Dr Mulder pointed out that Regulation 9 had been framed exactly as the previous Regulations. In the current system, parties knew how much they were going to get at the beginning of the year as a fixed amount was appropriated for the purpose. Regulation 9 spoke of spending of 50% of the funds within the year. One was able to budget according to the amount one would have for the year as parties had only received appropriated funding. However, with the Multi-Democracy Party Funding, one could not budget in advance as it was only awarded quarterly and donations would be made at random. If a huge amount was donated in the last quarter, parties would have to go on a spending spree. That point, therefore, could not apply to both funds. The percentage of spending could be changed or the two funds should be regulated separately,
Mr Singh agreed that it would lead to fiscal dumping. Parties could not afford to waste money. The Committee needed to consider a provision for a roll-over and then the question would be who would approve the roll-over. Parties needed to budget for large expenditure items such as elections.
Mr Mdakane stated that the Regulation should not encourage fiscal dumping. Parties had to be responsible in spending the money. It had to be amended so that it did not force fiscal dumping. The Committee needed to regulate for a roll-over. The legal team could work it out.
Mr Gumede noted that in Home Affairs there had been an item called modernization, which was a multi-year project, but National Treasury was taking the funds back as they had not been spent. He suggested that the wording should suggest a multi-year plan.
The Chairperson noted that the Committee agreed in principle that parties should not be forced to spend funding in a particular year. The 50% was unrealistic.
Mr Godi would find it strange if a party did not spend at least 50% of the money. The 50% that related to the parliamentary fund was reasonable and should be spent. The Multi-Party Democracy Funding was different and the IEC could put a level of flexibility in their regulations in the case of a late, and large, donation.
Mr Selfe said that parties worked in cycles according to elections. The effect of the legislation would be that they would not be able to raise as much funding as previously but parties needed to save funds for election years and so flexibility was needed. The point needed to be looked at closely as it referred to a previous dispensation. There needed to be flexibility.
Mr Gumede said that another scenario would be where a small party planned to expand with new offices in the following year and so needed to build up their funds. That had to be accommodated in the law.
The Chairperson suggested that it may be sufficient for parties to explain why money had not been spent. Everything was being regulated so did they need to regulate how much had to be spent.
Dr Mulder agreed as there would then be no need for regulations.
Mr Mdakane said that the parties should account for the money that they had received but how they had spent it was the party’s business. The intention was not to punish parties. Parties had to be able to work, as long as they accounted for their funds.
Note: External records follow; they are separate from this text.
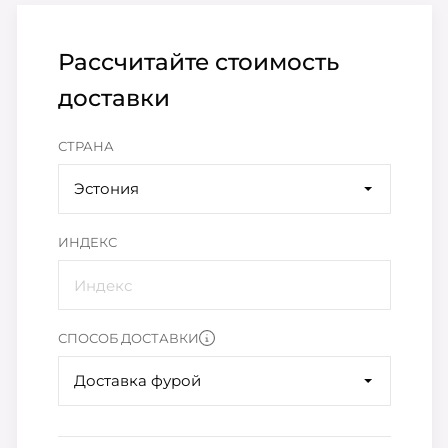
Рассчитайте стоимость
доставки
СТРАНА
Эстония
ИНДЕКС
СПОСОБ ДОСТАВКИ
Доставка фурой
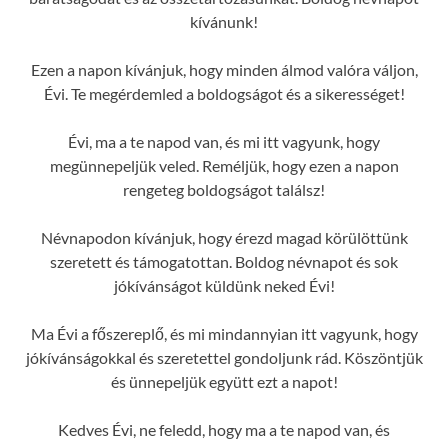
kívánunk!
Ezen a napon kívánjuk, hogy minden álmod valóra váljon,
Évi. Te megérdemled a boldogságot és a sikerességet!
Évi, ma a te napod van, és mi itt vagyunk, hogy
megünnepeljük veled. Reméljük, hogy ezen a napon
rengeteg boldogságot találsz!
Névnapodon kívánjuk, hogy érezd magad körülöttünk
szeretett és támogatottan. Boldog névnapot és sok
jókívánságot küldünk neked Évi!
Ma Évi a főszereplő, és mi mindannyian itt vagyunk, hogy
jókívánságokkal és szeretettel gondoljunk rád. Köszöntjük
és ünnepeljük együtt ezt a napot!
Kedves Évi, ne feledd, hogy ma a te napod van, és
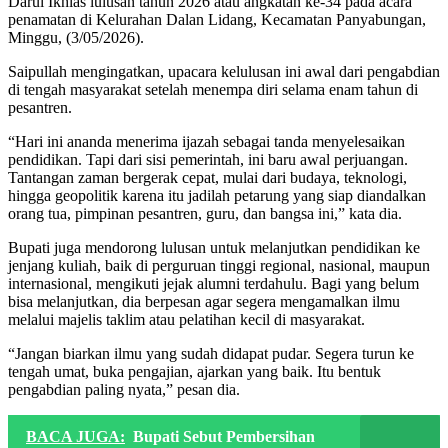
Darul Ikhlas lulusan tahun 2026 atau angkatan ke-34 pada acara
penamatan di Kelurahan Dalan Lidang, Kecamatan Panyabungan,
Minggu, (3/05/2026).
Saipullah mengingatkan, upacara kelulusan ini awal dari pengabdian
di tengah masyarakat setelah menempa diri selama enam tahun di
pesantren.
“Hari ini ananda menerima ijazah sebagai tanda menyelesaikan
pendidikan. Tapi dari sisi pemerintah, ini baru awal perjuangan.
Tantangan zaman bergerak cepat, mulai dari budaya, teknologi,
hingga geopolitik karena itu jadilah petarung yang siap diandalkan
orang tua, pimpinan pesantren, guru, dan bangsa ini,” kata dia.
Bupati juga mendorong lulusan untuk melanjutkan pendidikan ke
jenjang kuliah, baik di perguruan tinggi regional, nasional, maupun
internasional, mengikuti jejak alumni terdahulu. Bagi yang belum
bisa melanjutkan, dia berpesan agar segera mengamalkan ilmu
melalui majelis taklim atau pelatihan kecil di masyarakat.
“Jangan biarkan ilmu yang sudah didapat pudar. Segera turun ke
tengah umat, buka pengajian, ajarkan yang baik. Itu bentuk
pengabdian paling nyata,” pesan dia.
BACA JUGA:
Bupati Sebut Pembersihan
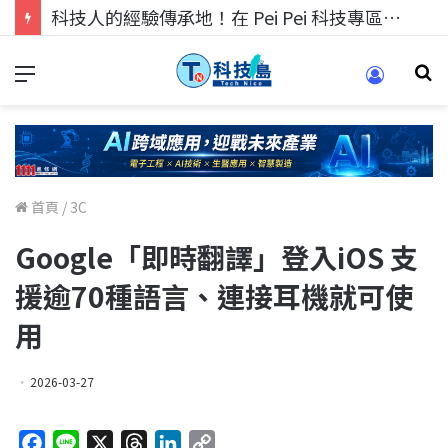
科技人的經驗傳承地！在 Pei Pei 科技專區，與學弟妹交流最硬核的技術
首頁
/
3C
Google「即時翻譯」登入iOS 支
援逾70種語言、連接耳機就可使
用
2026-03-27
F
L
X
T
L
C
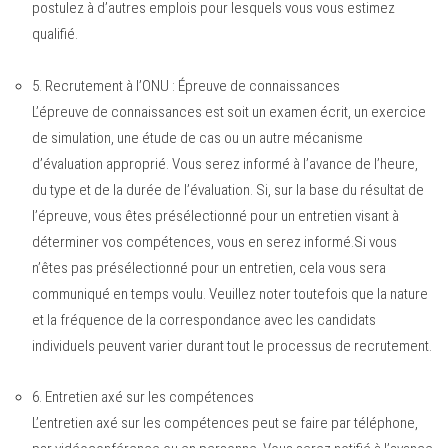
postulez à d’autres emplois pour lesquels vous vous estimez
qualifié.
5. Recrutement à l’ONU :
Épreuve de connaissances
L’épreuve de connaissances est soit un examen écrit, un exercice
de simulation, une étude de cas ou un autre mécanisme
d’évaluation approprié. Vous serez informé à l’avance de l’heure,
du type et de la durée de l’évaluation. Si, sur la base du résultat de
l’épreuve, vous êtes présélectionné pour un entretien visant à
déterminer vos compétences, vous en serez informé.Si vous
n’êtes pas présélectionné pour un entretien, cela vous sera
communiqué en temps voulu. Veuillez noter toutefois que la nature
et la fréquence de la correspondance avec les candidats
individuels peuvent varier durant tout le processus de recrutement.
6.
Entretien axé sur les compétences
L’entretien axé sur les compétences peut se faire par téléphone,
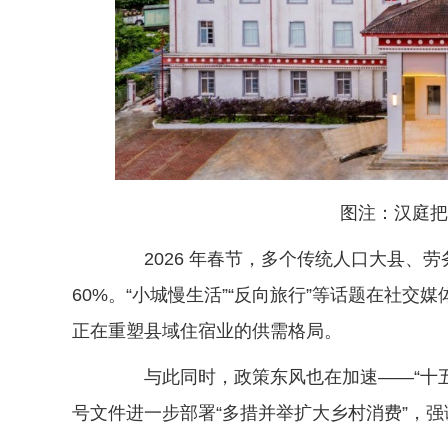
图注：汉庭把
2026 年春节，多个传统人口大县、劳
60%。“小城慢生活”“反向旅行”等话题在社交
正在重塑县域住宿业的供需格局。
与此同时，政策东风也在加速——“十五五
号文件进一步部署“多措并举扩大乡村消费”，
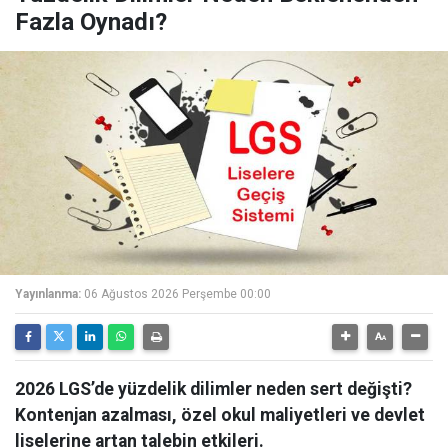
Fazla Oynadı?
Yayınlanma:
06 Ağustos 2026 Perşembe 00:00
2026 LGS’de yüzdelik dilimler neden sert değişti?
Kontenjan azalması, özel okul maliyetleri ve devlet
liselerine artan talebin etkileri.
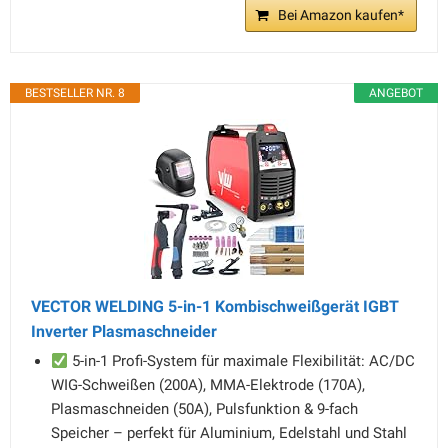
Bei Amazon kaufen*
BESTSELLER NR. 8
ANGEBOT
VECTOR WELDING 5-in-1 Kombischweißgerät IGBT
Inverter Plasmaschneider
5-in-1 Profi-System für maximale Flexibilität: AC/DC
WIG-Schweißen (200A), MMA-Elektrode (170A),
Plasmaschneiden (50A), Pulsfunktion & 9-fach
Speicher – perfekt für Aluminium, Edelstahl und Stahl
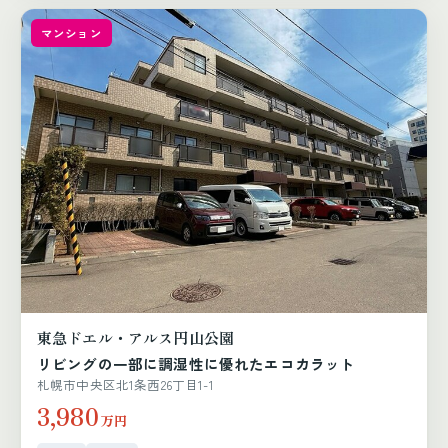
マンション
東急ドエル・アルス円山公園
リビングの一部に調湿性に優れたエコカラット
札幌市中央区北1条西26丁目1-1
3,980
万円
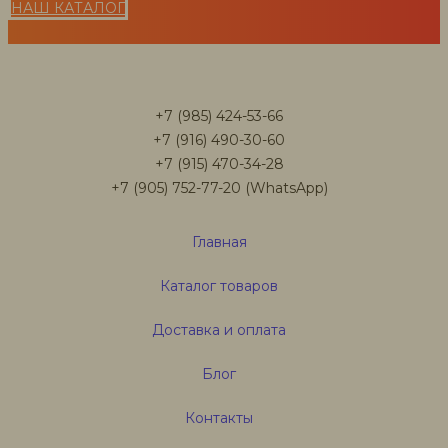
НАШ КАТАЛОГ
+7 (985) 424-53-66
+7 (916) 490-30-60
+7 (915) 470-34-28
+7 (905) 752-77-20 (WhatsApp)
Главная
Каталог товаров
Доставка и оплата
Блог
Контакты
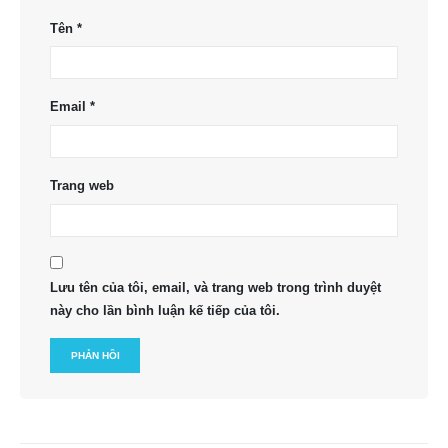
Tên
*
Email
*
Trang web
Lưu tên của tôi, email, và trang web trong trình duyệt
này cho lần bình luận kế tiếp của tôi.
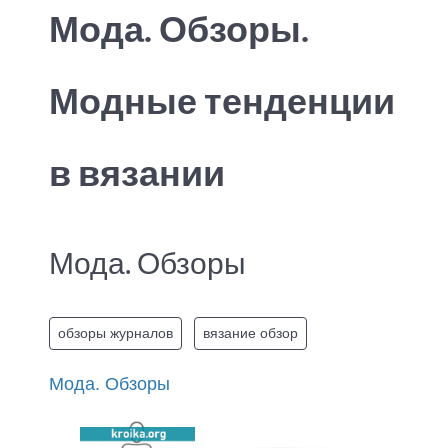
Мода. Обзоры.
Модные тенденции
в вязании
Мода. Обзоры
обзоры журналов
вязание обзор
Мода. Обзоры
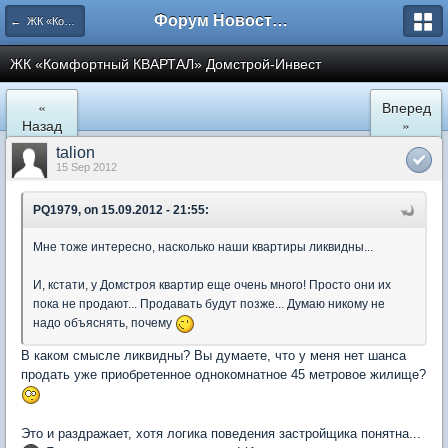
Форум Новостройки
← ЖК «Комфортный КВАРТАЛ»
ЖК «Комфортный КВАРТАЛ» Домстрой-Инвест
«
Вперед
Назад
»
talion
15 Sep 2012
PQ1979, on 15.09.2012 - 21:55:
Мне тоже интересно, насколько наши квартиры ликвидны...
И, кстати, у Домстроя квартир еще очень много! Просто они их
пока не продают... Продавать будут позже... Думаю никому не
надо объяснять, почему
В каком смысле ликвидны? Вы думаете, что у меня нет шанса
продать уже приобретенное однокомнатное 45 метровое жилище?
Это и раздражает, хотя логика поведения застройщика понятна...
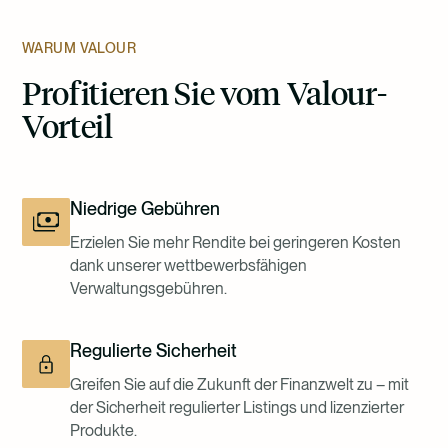
WARUM VALOUR
Profitieren Sie vom Valour-
Vorteil
Niedrige Gebühren
Erzielen Sie mehr Rendite bei geringeren Kosten
dank unserer wettbewerbsfähigen
Verwaltungsgebühren.
Regulierte Sicherheit
Greifen Sie auf die Zukunft der Finanzwelt zu – mit
der Sicherheit regulierter Listings und lizenzierter
Produkte.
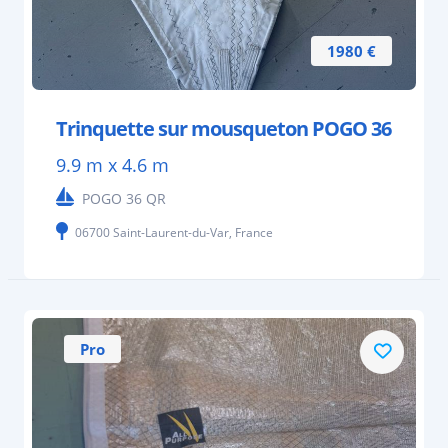
1980 €
Trinquette sur mousqueton POGO 36
9.9 m x 4.6 m
POGO 36 QR
06700 Saint-Laurent-du-Var, France
Pro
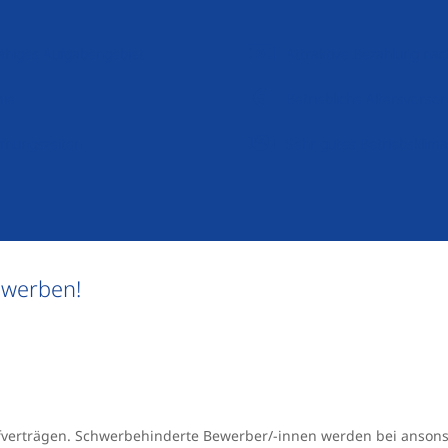
sfähiges Aufgabengebiet
Attraktive Bezahlung nac
mie
Betriebliche Altersvorso
ffnungszeiten
Sehr gutes Betriebsklima
ewerben!
ifverträgen. Schwerbehinderte Bewerber/-innen werden bei anson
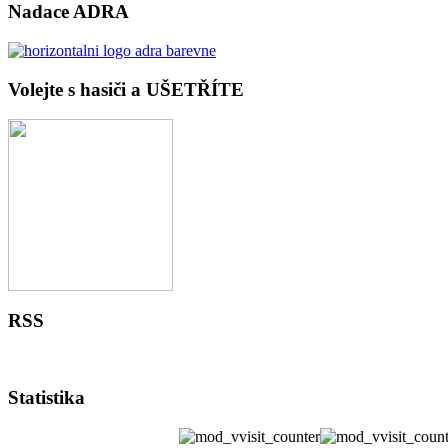
Nadace ADRA
Volejte s hasiči a UŠETŘÍTE
RSS
Statistika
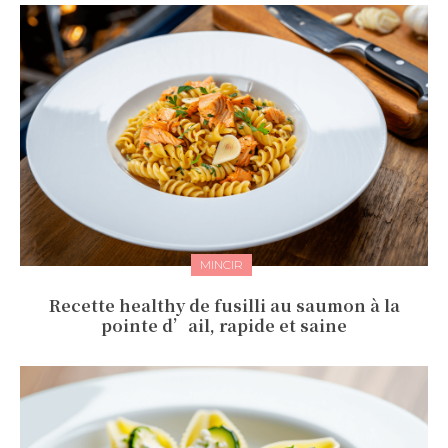
MINCIR
Recette healthy de fusilli au saumon à la
pointe d’ail, rapide et saine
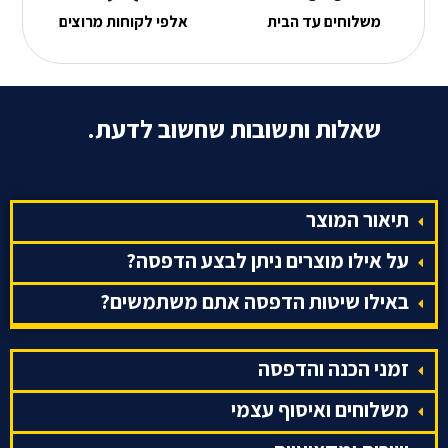
משלוחים עד הבית
אלפי לקוחות מרוצים
שאלות ותשובות שחשוב לדעת.
תיאור המוצר
על אילו מוצרים ניתן לבצע הדפסה?
באילו שיטות הדפסה אתם משתמשים?
זמני הכנה והדפסה
משלוחים ואיסוף עצמי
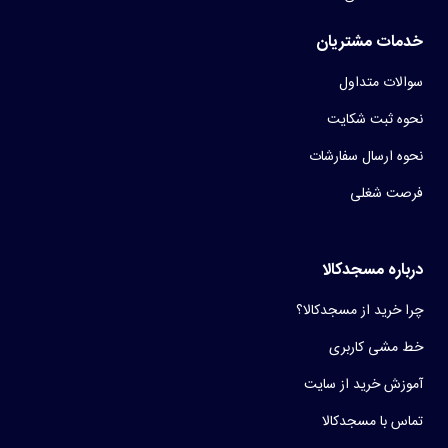
خدمات مشتریان
سوالات متداول
نحوه ثبت شکایت
نحوه ارسال سفارشات
فرصت شغلی
درباره مسجدکالا
چرا خرید از مسجدکالا؟
خط مشی کاربری
آموزش خرید از سایت
تماس با مسجدکالا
Mr Prince noted that the problem was not Regulation 9, but rather Clause 14(2) in the Bill which stated that parties had to spend 50% of their money. That clause informed Regulation 9.
The Chairperson stated that the Legal Advisor would have to go back to the Bill and work on removing that clause which was outdated, but it had to be removed completely from the Regulations.
It was agreed that it would remain as it stood.
The Chairperson indicated that he would prepare an Excel spreadsheet which would allow Members to model the formulae and to work out actual figures. It would be ready the following Tuesday and the task team of one Member per party could try to reach consensus on a proposal for a formula. He requested that Members discuss the threshold and upper limit with their parties so that the figures could be made public in order for the Committee to get feedback.
Oral submissions would take place in the Old Assembly Chamber starting on Tuesday 7 November at 9:00. Members would hold a Committee meeting before lunch.
The minutes of 14 September and 24 October 2017 were adopted.